I would highly recommend that you read David Hestenes on this subject. Hestenes is better known for his work in math and physics education research than he is for his work in mathematical physics. He took a grad student in math and physics education and they researched this subject in depth, what you are discussing here. They developed the Force Concept Inventory, the very first Concept Inventory. They found that very few students, 15%, understood the concept of Newtonian force at the end of an introductory class on Newtonian dynamics: Newtonian force is a momentum exchange but our common sense "understanding" gets in the way. Anyway, he developed a Model Theory of Mind and a Model Theory of Math and Physics Education. It's great stuff!
Here's a paper on the FCI: http://ptc.weizmann.ac.il/_Uploads/dbsAttachedFiles/1852FCI.pdf
Here's a paper on Model Theory: http://modeling.asu.edu/R&E/Hestenes-ModelingTheory2007.pdf
There's more stuff out there, most from the 1980's and 1990's. By the way, did you read those Uli Klein papers I sent you via email, the Quantum Foundations papers? Most essentially, he shows that quantum mechanics is a substructure in an extended version of classical probabilistic mechanics. The classical probabilistic mechanics he calls HLLK theory and its dynamical equation, which models flows on phase space, is of the same form as Schroedinger's equation; it reduces to Schroedinger's equation when he projects away momentum with a simple projection to configuration space. Unlike normal classical probabilistic theories, in HLLK the probability density and the action modeling the deterministic evolution of the systems are coupled; it is this coupling and the desire for linearity which necessitates the complex algebra. Finally, Planck's constant only becomes meaningful upon the projection to configuration space, which strongly supports Hestenes' Zitter model. Presently he is working on a more complex projection which includes momentum fields and produces spin 1/2 particles.
You might want to check out the Basic Formal Ontology, as it is the most successful attempt so far to reduce all human concepts to combinations of a few semantic primitives. https://basic-formal-ontology.org/
The search for semantic primitives first became popular in the late 1960s, with Roger Schank's Conceptual Dependency. In the 1970s, Yorick Wilks and Ray Jackendoff also developed their own sets of primitives, and Stu Shapiro created SNePS, which has a very small number of primitives at a kind of intermediate level between logic and semantics, in which most "semantic primitives" are "nominalist", or perhaps "structuralist", by which I mean their semantics are defined not in the inference engine, but by the set of propositions they're used in.

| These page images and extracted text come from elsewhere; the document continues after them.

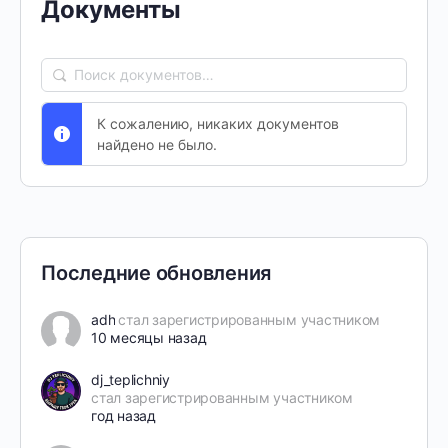
Документы
Поиск
документов…
К сожалению, никаких документов
найдено не было.
Последние обновления
adh
стал зарегистрированным участником
10 месяцы назад
dj_teplichniy
стал зарегистрированным участником
год назад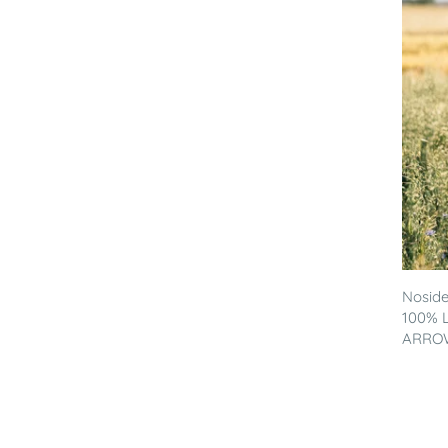
Noside
100% L
ARRO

Obviously semantic primitives can work; neurons have just one semantic primitive, which is the spike train. But this is at a representational level far below what we think of as "semantic"--even below what we think of as "logic".
I don't think it's possible to have semantic primitives on the high, abstract level where people want to have them. The reason symbolic AI failed was that it is too high-level--the fuzziness, flexibility, and generalizability which symbolic AI fails so dramatically and consistently at are all due to the representation being based on neuronal representations. You just can't get the flexibility if you remove the sub-symbolic level; I think this has been definitively demonstrated over the past 3 decades in which statistical learning has climbed higher and higher while symbolic AI has not.

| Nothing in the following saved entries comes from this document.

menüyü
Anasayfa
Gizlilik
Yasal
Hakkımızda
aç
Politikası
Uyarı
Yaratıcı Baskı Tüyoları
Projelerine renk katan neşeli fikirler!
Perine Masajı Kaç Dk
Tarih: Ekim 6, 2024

At the neural level, semantic primitives make no sense, because everything is grounded in the senses, and all of the senses--and also motor output--are extremely idiosyncratic, depending on the sensors and effectors they connect to. The brain uses general learning mechanisms whose semantics are defined externally to the brain itself, in the physical properties of sensors and effectors, which the brain has no knowledge of.